For a buffer composition of 1.5%(v/v) glycerol, 150 mM KCl, 20 mM HEPES, 1 mM DTT made up in H₂O, the contrast of unlabelled SFPQ is estimated to be 2.49 × 10¹⁰ cm⁻² and the contrast of labelled SFPQ is estimated to be 5.32 × 10¹⁰ cm⁻². For a buffer composition of 0.75%(v/v) glycerol, 150 mM KCl, 20 mM HEPES, 0.5 mM DTT the contrast-matching condition for SFPQ in these buffer conditions was estimated to contain 95.1% buffer made up in D₂O with 4.9% buffer made up in H₂O. This corresponds to solution conditions of 94.3% D₂O, 4.9% H₂O, 150 mM KCl, 1.5%(v/v)glycerol, 20 mM HEPES, 1 mM DTT. In these solution conditions, the contrast of unlabelled SFPQ is estimated to be −2.84 × 10¹⁰ cm⁻².

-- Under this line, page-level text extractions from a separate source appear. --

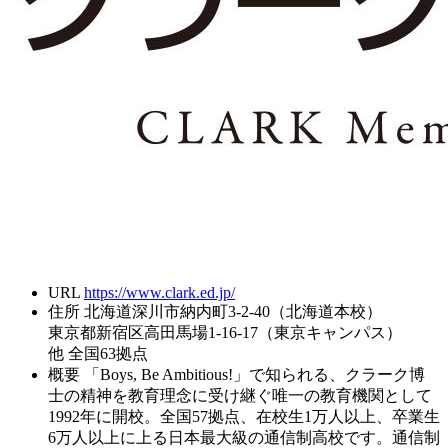
URL
https://www.clark.ed.jp/
住所
北海道深川市納内町3-2-40（北海道本校）
東京都新宿区高田馬場1-16-17（東京キャンパス）
他 全国63拠点
概要
「Boys, Be Ambitious!」で知られる、クラーク博
士の精神を教育理念に受け継ぐ唯一の教育機関として
1992年に開校。全国57拠点、在校生1万人以上、卒業生
6万人以上に上る日本最大級の通信制高校です。通信制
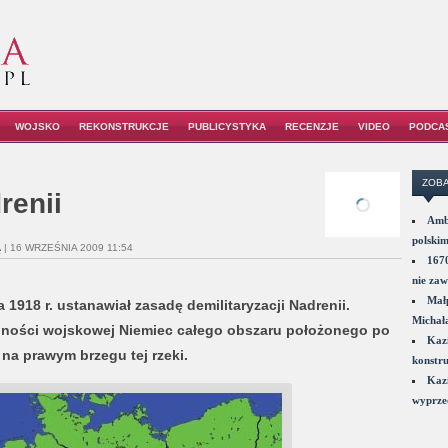
WOJSKO
REKONSTRUKCJE
PUBLICYSTYKA
RECENZJE
VIDEO
PODCA
ZOBA
renii
Amba
polskim
A
| 16 WRZEŚNIA 2009 11:54
1670
nie zaw
Małp
1918 r. ustanawiał zasadę demilitaryzacji Nadrenii.
Michał
nności wojskowej Niemiec całego obszaru położonego po
Kazi
na prawym brzegu tej rzeki.
konstru
Kazi
wyprzed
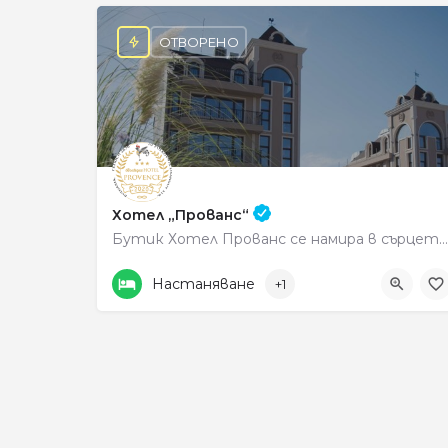
ОТВОРЕНО
Хотел „Прованс“
Бутик Хотел Прованс се намира в сърцето на слънчев Петрич, в уханната прегръдка на планина Беласица. С…
0895703370
Център
Настаняване
+1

2.5.2. SANS match-out testing

For the SANS experimental setup, a storage buffer (500 mM KCl, 5% glycerol, 20 mM HEPES, 1 mM DTT pH 7.4) and a low-salt buffer (20 mM HEPES, 1 mM DTT pH 7.4) were used. To determine whether proteins could be successfully matched out, 800 µl full-length dSFPQ (deuterated SFPQ; 1.32 mg ml⁻¹ in H₂O storage buffer) was dialysed in 20 ml storage buffer made up in D₂O overnight at room temperature. The dialyzer was then transferred into 20 ml fresh storage buffer in D₂O and dialysed for a further 4 h. The H₂O in the original sample would then have been diluted by a factor of ∼625 (25 × 25). Thus, the final buffer composition of the sample was 94.84% D₂O, 0.16% H₂O, 500 mM KCl, 5% glycerol, 20 mM HEPES, 1 mM DTT pH 7.4. Approximately 600 µl of 1.32 mg ml⁻¹ dSFPQ in ∼95% D₂O buffer was transferred into a 2 mm Hellma (`Banjo') cell. SANS data were collected using QUOKKA. SANS data were collected in the same way from dialysis buffer (after the final dialysis step) and used for buffer subtraction.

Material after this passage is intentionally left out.